Hopefully this article has been helpful in you knowing that you are at the center of the wheel in your practice and must keep tabs on the totality of your practice. Time, energy and resources must be allowed to do this, even if some of the actual tasks are delegated to others. Systems need to be openly laid out for keeping track of administrative tasks, and they need to be reviewed periodically for relevance and effectiveness. Good systems allow the tasks of a business to run smoothly and over time, efficiently.  They also reduce stress by giving a schedule for when to worry about which issues, and provide guidance for coping with difficult situations without having to rediscover the wheel. When they are reviewed regularly (and as needed) systems provide flexibility. Time also should be put aside for the entrepreneurial role, to evaluate the financial health of the practice, keep up to date with any new developments, and to assess the direction and “success” of the practice in meeting goals. For most practices, this can be done once or twice a year, or when there is financial and other systemic stress. Technologies, such as a good EMR, make maintaining systems much easier.
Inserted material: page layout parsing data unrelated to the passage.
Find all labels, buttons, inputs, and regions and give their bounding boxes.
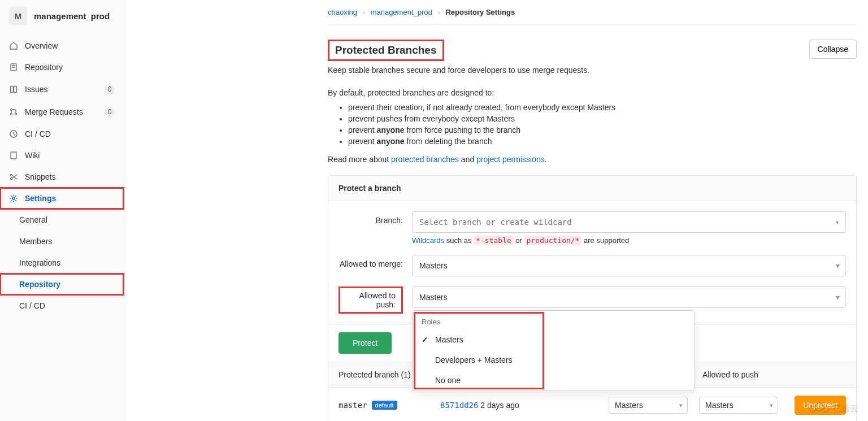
sidebar-item-snippets[interactable]: Snippets (0, 166, 124, 188)
breadcrumb: chaoxing › management_prod › Repository … (328, 0, 857, 25)
bullet-item: prevent anyone from deleting the branch (348, 137, 857, 146)
nav-label: Merge Requests (25, 107, 83, 116)
nav-label: Wiki (25, 151, 40, 160)
settings-submenu: General Members Integrations Repository … (0, 209, 124, 316)
select-value: Masters (419, 261, 448, 270)
section-intro: By default, protected branches are desig… (328, 88, 857, 97)
branch-name: master (338, 401, 367, 410)
select-value: Masters (705, 401, 734, 410)
chevron-right-icon: › (437, 8, 440, 16)
sidebar-item-repository[interactable]: Repository (0, 57, 124, 78)
sidebar-item-issues[interactable]: Issues 0 (0, 78, 124, 101)
nav-label: Settings (25, 194, 56, 203)
roles-dropdown: Roles Masters Developers + Masters No on… (412, 310, 695, 391)
branch-select[interactable]: Select branch or create wildcard ▾ (412, 211, 846, 233)
text-strong: anyone (377, 137, 405, 146)
sidebar-item-overview[interactable]: Overview (0, 35, 124, 57)
section-description: Keep stable branches secure and force de… (328, 66, 589, 75)
nav-label: Snippets (25, 172, 55, 181)
row-merge-select[interactable]: Masters ▾ (609, 397, 688, 414)
commit-link[interactable]: 8571dd26 (440, 401, 478, 410)
branch-hint: Wildcards such as *-stable or production… (412, 236, 846, 245)
svg-point-13 (823, 406, 829, 412)
bullet-item: prevent pushes from everybody except Mas… (348, 114, 857, 123)
text: prevent (348, 125, 377, 134)
chevron-down-icon: ▾ (679, 402, 683, 409)
rocket-icon (9, 129, 18, 138)
sidebar-item-wiki[interactable]: Wiki (0, 145, 124, 166)
sidebar-item-cicd[interactable]: CI / CD (0, 123, 124, 145)
text: from deleting the branch (405, 137, 492, 146)
allowed-push-select[interactable]: Masters ▾ (412, 287, 846, 308)
read-more: Read more about protected branches and p… (328, 155, 857, 164)
nav-label: Repository (19, 280, 60, 289)
chevron-down-icon: ▾ (836, 293, 840, 302)
code-text: production/* (524, 236, 582, 245)
sidebar-sub-cicd[interactable]: CI / CD (0, 295, 124, 316)
sidebar-item-merge-requests[interactable]: Merge Requests 0 (0, 101, 124, 123)
nav-label: Members (19, 237, 52, 246)
text-strong: anyone (377, 125, 405, 134)
th-push: Allowed to push (699, 370, 789, 379)
default-badge: default (372, 401, 397, 410)
protect-branch-panel: Protect a branch Branch: Select branch o… (328, 175, 857, 421)
sidebar-item-settings[interactable]: Settings (0, 188, 124, 209)
sidebar: M management_prod Overview Repository Is… (0, 0, 124, 421)
allowed-merge-select[interactable]: Masters ▾ (412, 255, 846, 276)
link-protected-branches[interactable]: protected branches (391, 155, 459, 164)
sidebar-sub-repository[interactable]: Repository (0, 274, 124, 295)
mr-badge: 0 (105, 107, 115, 117)
link-wildcards[interactable]: Wildcards (412, 236, 444, 245)
sidebar-sub-integrations[interactable]: Integrations (0, 252, 124, 274)
chevron-down-icon: ▾ (835, 218, 840, 227)
svg-point-4 (10, 113, 12, 115)
chevron-down-icon: ▾ (836, 261, 840, 270)
svg-rect-7 (11, 152, 16, 159)
collapse-button[interactable]: Collapse (809, 40, 857, 59)
code-text: *-stable (474, 236, 514, 245)
select-placeholder: Select branch or create wildcard (419, 218, 572, 227)
bullet-item: prevent their creation, if not already c… (348, 103, 857, 112)
nav-label: Overview (25, 41, 58, 50)
text: and (459, 155, 476, 164)
branch-label: Branch: (338, 211, 412, 225)
dropdown-option-masters[interactable]: Masters (413, 329, 694, 350)
svg-point-9 (10, 177, 12, 179)
scissors-icon (9, 172, 18, 181)
protect-button[interactable]: Protect (338, 332, 392, 354)
select-value: Masters (419, 293, 448, 302)
text: Read more about (328, 155, 391, 164)
section-title: Protected Branches (328, 40, 444, 61)
sidebar-sub-members[interactable]: Members (0, 231, 124, 252)
breadcrumb-link[interactable]: management_prod (371, 8, 432, 16)
main: chaoxing › management_prod › Repository … (124, 0, 868, 421)
svg-text:亿速云: 亿速云 (832, 403, 858, 413)
project-header[interactable]: M management_prod (0, 0, 124, 32)
svg-rect-2 (14, 86, 17, 93)
link-project-permissions[interactable]: project permissions (476, 155, 545, 164)
text: from force pushing to the branch (405, 125, 520, 134)
dropdown-option-developers-masters[interactable]: Developers + Masters (413, 350, 694, 370)
nav-label: General (19, 215, 47, 224)
text: . (545, 155, 547, 164)
breadcrumb-link[interactable]: chaoxing (328, 8, 357, 16)
panel-title: Protect a branch (328, 176, 856, 201)
text: are supported (581, 236, 629, 245)
merge-icon (9, 107, 18, 116)
select-value: Masters (615, 401, 643, 410)
breadcrumb-current: Repository Settings (445, 8, 515, 16)
gear-icon (9, 194, 18, 203)
svg-point-3 (10, 108, 12, 110)
nav-label: CI / CD (19, 301, 45, 310)
home-icon (9, 41, 18, 50)
watermark: 亿速云 (808, 399, 862, 418)
sidebar-sub-general[interactable]: General (0, 209, 124, 231)
dropdown-option-no-one[interactable]: No one (413, 370, 694, 390)
nav-label: Integrations (19, 258, 60, 267)
row-push-select[interactable]: Masters ▾ (699, 397, 778, 414)
svg-rect-1 (11, 86, 14, 93)
push-label: Allowed to push: (338, 287, 403, 314)
svg-point-11 (810, 406, 815, 412)
svg-point-8 (10, 174, 12, 176)
text: such as (444, 236, 474, 245)
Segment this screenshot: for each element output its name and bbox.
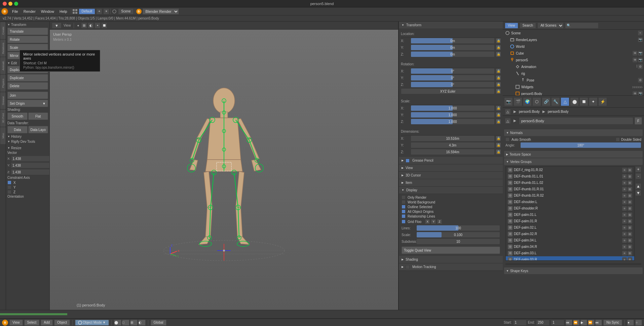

Taking the time to develop these systems and strategies in the beginning, both before opening a practice and as you are waiting to gain a full roster of patients, will lead to a more balanced and satisfying career.

Resources

  • The E-myth Revisited by Michael Gerber
  • Your professional organization may have invaluable (and often free, with membership) resources to help learn from the experience of others. For psychiatrists, both the AMA and the APA have on-line resources to help with starting a practice.
  • Small business association
  • Mentoring programs: There are many of these; some operate for a membership fee. Free mentoring: The Small Business Association has some mentoring programs for free. Micromentor has a free program for individuals.